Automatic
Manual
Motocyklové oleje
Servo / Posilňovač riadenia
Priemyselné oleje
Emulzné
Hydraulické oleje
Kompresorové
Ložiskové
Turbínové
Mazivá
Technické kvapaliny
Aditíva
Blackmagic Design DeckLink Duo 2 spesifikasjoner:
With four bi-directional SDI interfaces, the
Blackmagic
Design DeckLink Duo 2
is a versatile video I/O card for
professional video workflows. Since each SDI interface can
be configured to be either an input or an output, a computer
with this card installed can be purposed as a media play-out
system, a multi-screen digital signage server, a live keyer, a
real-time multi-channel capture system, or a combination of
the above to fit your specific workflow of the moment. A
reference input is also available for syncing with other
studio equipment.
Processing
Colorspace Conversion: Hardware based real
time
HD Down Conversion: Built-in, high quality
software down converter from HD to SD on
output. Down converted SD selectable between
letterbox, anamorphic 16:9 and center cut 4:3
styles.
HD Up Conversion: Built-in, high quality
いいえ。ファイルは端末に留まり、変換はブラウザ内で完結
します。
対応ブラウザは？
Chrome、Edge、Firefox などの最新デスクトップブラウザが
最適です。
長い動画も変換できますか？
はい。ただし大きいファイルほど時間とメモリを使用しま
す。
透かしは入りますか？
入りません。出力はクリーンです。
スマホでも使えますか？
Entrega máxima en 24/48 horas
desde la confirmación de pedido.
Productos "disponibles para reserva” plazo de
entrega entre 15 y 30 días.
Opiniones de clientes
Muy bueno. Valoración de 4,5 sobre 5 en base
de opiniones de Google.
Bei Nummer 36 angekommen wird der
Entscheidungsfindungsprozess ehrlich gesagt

TASK BRIEF: Only the lines from the one bearing "de opiniones de Google." to the end of the material belong in the answer; set them down verbatim.

WRITTEN RESPONSE:
de opiniones de Google.
Bei Nummer 36 angekommen wird der
Entscheidungsfindungsprozess ehrlich gesagt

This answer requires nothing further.